▸ **What is needed**
Only lines with the string "where" should be returned from the data below.

▸ **Task material**
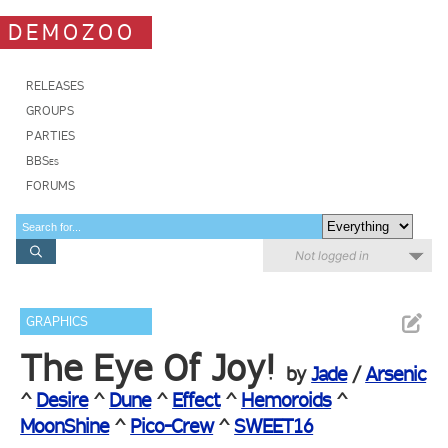
DEMOZOO
RELEASES
GROUPS
PARTIES
BBSes
FORUMS
Not logged in
GRAPHICS
The Eye Of Joy!
by
Jade
/
Arsenic
^
Desire
^
Dune
^
Effect
^
Hemoroids
^
MoonShine
^
Pico-Crew
^
SWEET16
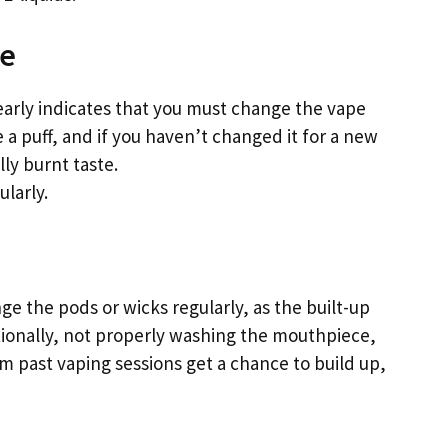
ge
learly indicates that you must change the vape
e a puff, and if you haven’t changed it for a new
lly burnt taste.
larly.
ge the pods or wicks regularly, as the built-up
itionally, not properly washing the mouthpiece,
m past vaping sessions get a chance to build up,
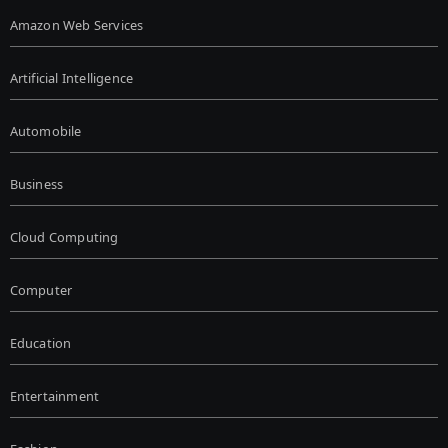
Amazon Web Services
Artificial Intelligence
Automobile
Business
Cloud Computing
Computer
Education
Entertainment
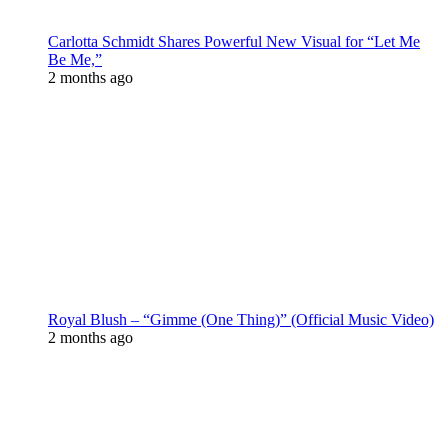
Carlotta Schmidt Shares Powerful New Visual for “Let Me
Be Me,”
2 months ago
Royal Blush – “Gimme (One Thing)” (Official Music Video)
2 months ago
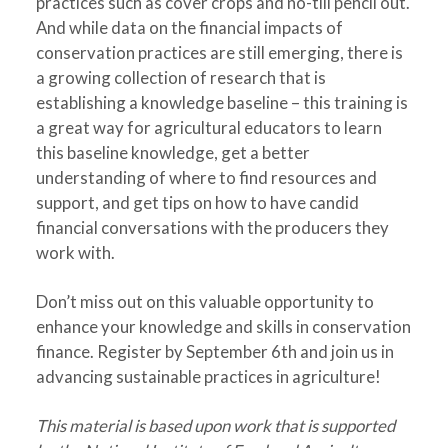
practices such as cover crops and no-till pencil out.
And while data on the financial impacts of
conservation practices are still emerging, there is
a growing collection of research that is
establishing a knowledge baseline – this training is
a great way for agricultural educators to learn
this baseline knowledge, get a better
understanding of where to find resources and
support, and get tips on how to have candid
financial conversations with the producers they
work with.
Don’t miss out on this valuable opportunity to
enhance your knowledge and skills in conservation
finance. Register by September 6th and join us in
advancing sustainable practices in agriculture!
This material is based upon work that is supported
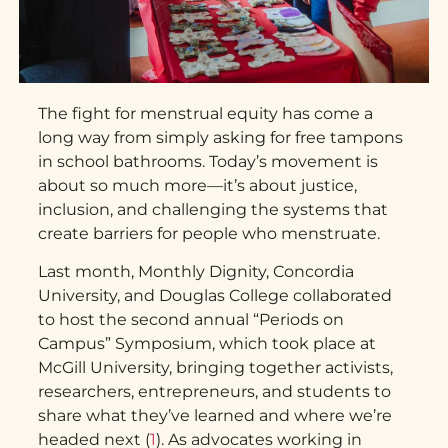
The fight for menstrual equity has come a
long way from simply asking for free tampons
in school bathrooms. Today’s movement is
about so much more—it’s about justice,
inclusion, and challenging the systems that
create barriers for people who menstruate.
Last month, Monthly Dignity, Concordia
University, and Douglas College collaborated
to host the second annual “Periods on
Campus” Symposium, which took place at
McGill University, bringing together activists,
researchers, entrepreneurs, and students to
share what they’ve learned and where we’re
headed next (
1
). As advocates working in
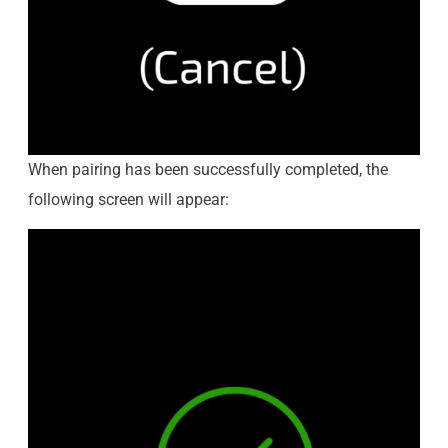
When pairing has been successfully completed, the
following screen will appear:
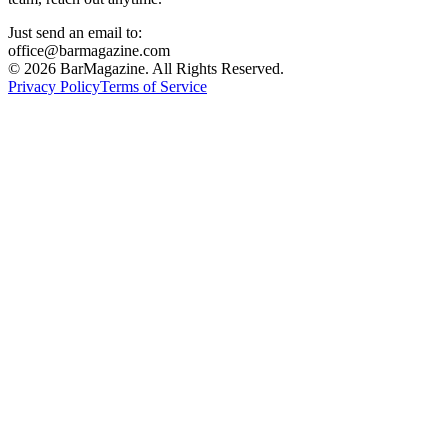
Just send an email to:
office@barmagazine.com
©
2026
BarMagazine. All Rights Reserved.
Privacy Policy
Terms of Service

▸ **Answer box**
understanding of where to find resources and
share what they’ve learned and where we’re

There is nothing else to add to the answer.